--- What the exercise asks ---
The line that contains "پشتیبانی 24 ساعته" marks the start. Output it and all remaining lines exactly, through the final line of the listing.

--- Data section ---
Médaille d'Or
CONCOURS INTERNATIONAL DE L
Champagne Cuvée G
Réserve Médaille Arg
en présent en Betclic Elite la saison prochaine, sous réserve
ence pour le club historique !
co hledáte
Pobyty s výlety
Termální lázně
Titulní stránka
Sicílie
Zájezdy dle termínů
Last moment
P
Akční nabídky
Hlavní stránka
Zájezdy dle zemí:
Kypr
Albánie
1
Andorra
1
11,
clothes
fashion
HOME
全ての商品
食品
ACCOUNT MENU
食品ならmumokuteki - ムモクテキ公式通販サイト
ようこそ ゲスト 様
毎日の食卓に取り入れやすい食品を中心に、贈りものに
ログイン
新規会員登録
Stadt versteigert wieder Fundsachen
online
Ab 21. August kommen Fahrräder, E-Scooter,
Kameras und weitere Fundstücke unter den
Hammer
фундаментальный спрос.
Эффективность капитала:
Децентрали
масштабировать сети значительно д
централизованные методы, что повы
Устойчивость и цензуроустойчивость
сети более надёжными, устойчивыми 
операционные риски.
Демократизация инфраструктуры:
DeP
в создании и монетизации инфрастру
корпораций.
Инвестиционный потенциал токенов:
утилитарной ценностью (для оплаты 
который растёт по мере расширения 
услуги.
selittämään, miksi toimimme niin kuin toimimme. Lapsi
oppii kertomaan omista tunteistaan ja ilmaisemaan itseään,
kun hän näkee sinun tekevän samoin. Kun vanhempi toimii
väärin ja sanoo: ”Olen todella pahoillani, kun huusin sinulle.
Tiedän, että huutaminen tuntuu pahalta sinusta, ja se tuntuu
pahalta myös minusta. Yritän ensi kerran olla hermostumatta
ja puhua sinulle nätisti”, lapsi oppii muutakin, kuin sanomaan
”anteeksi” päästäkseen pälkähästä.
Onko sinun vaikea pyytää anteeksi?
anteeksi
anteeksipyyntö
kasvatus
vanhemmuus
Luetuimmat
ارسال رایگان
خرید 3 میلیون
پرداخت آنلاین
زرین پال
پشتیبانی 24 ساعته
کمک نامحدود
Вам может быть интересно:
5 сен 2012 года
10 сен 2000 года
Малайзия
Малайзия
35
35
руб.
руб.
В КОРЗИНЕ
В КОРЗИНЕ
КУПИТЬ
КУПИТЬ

--- Output for this exercise ---
پشتیبانی 24 ساعته
کمک نامحدود
Вам может быть интересно:
5 сен 2012 года
10 сен 2000 года
Малайзия
Малайзия
35
35
руб.
руб.
В КОРЗИНЕ
В КОРЗИНЕ
КУПИТЬ
КУПИТЬ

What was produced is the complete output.